[Opening SUPPLIED RECORDS section]

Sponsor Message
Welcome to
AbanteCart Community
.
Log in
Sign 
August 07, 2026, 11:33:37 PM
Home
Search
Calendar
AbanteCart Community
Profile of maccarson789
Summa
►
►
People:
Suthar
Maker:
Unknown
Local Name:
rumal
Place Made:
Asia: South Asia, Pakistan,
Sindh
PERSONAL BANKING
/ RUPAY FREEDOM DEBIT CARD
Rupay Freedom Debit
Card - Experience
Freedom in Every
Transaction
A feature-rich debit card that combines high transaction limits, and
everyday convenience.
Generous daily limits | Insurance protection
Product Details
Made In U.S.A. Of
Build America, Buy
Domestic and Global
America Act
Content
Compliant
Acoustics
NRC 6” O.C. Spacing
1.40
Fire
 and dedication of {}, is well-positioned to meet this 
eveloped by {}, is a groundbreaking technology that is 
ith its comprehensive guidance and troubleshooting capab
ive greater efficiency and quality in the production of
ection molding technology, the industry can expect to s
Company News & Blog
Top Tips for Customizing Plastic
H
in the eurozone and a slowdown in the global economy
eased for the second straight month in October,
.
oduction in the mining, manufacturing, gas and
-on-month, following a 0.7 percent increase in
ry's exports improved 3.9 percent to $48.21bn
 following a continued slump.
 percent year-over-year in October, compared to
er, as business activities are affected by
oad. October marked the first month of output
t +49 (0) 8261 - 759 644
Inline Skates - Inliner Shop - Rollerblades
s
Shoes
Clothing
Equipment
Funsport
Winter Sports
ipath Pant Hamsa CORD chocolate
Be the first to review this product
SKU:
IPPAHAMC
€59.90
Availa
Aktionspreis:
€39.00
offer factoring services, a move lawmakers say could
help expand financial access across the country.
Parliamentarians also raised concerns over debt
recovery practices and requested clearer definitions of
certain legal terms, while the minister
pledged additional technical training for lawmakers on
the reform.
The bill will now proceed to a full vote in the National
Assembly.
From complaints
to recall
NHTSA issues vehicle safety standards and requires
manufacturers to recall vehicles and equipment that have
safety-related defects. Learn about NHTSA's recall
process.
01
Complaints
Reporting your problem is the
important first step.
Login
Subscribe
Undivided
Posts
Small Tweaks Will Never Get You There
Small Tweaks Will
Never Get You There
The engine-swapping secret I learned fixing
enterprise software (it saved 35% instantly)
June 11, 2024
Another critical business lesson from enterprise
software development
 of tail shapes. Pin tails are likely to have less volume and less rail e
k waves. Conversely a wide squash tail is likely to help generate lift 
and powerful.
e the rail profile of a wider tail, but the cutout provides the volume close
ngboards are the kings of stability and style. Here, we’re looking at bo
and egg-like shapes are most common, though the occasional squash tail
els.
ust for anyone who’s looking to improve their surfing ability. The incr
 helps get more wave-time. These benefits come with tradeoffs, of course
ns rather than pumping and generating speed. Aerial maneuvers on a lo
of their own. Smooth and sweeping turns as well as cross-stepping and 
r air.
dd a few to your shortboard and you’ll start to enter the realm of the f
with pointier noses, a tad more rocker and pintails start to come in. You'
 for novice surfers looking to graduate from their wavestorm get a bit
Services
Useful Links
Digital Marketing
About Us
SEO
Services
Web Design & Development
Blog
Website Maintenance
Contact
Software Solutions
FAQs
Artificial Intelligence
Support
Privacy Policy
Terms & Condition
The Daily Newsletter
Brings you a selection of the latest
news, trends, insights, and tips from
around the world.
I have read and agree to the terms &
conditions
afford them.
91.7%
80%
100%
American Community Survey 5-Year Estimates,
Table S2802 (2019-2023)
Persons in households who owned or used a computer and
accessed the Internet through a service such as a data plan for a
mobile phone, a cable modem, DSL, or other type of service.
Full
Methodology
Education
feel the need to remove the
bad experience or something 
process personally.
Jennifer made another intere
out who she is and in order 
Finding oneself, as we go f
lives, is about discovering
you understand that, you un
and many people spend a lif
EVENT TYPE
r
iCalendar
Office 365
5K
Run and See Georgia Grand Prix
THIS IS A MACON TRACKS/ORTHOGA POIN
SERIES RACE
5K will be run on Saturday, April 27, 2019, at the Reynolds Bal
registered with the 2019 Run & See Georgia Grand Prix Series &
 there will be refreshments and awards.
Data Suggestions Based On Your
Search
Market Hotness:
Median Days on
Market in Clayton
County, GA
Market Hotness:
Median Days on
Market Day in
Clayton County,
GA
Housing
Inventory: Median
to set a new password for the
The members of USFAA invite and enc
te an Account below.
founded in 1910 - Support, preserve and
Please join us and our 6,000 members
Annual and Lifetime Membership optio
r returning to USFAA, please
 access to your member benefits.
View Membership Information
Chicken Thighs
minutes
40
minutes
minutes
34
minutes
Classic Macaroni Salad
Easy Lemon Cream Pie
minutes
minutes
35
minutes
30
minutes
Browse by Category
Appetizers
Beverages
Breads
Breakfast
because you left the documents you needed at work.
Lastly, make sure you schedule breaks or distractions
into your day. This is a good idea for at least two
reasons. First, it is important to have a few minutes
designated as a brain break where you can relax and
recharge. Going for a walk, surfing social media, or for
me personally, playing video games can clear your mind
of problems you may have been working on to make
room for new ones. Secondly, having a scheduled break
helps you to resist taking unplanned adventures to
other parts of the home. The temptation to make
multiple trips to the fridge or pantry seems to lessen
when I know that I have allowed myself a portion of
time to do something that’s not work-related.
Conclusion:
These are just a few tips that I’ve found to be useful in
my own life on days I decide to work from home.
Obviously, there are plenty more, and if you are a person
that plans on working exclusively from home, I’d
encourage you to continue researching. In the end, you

[Closing SUPPLIED RECORDS section]

**PROMPT:** Only the lines that contain the string "something" are to be copied from the records.

**SOLVED PROBLEM:**
bad experience or something 
time to do something that’s not work-related.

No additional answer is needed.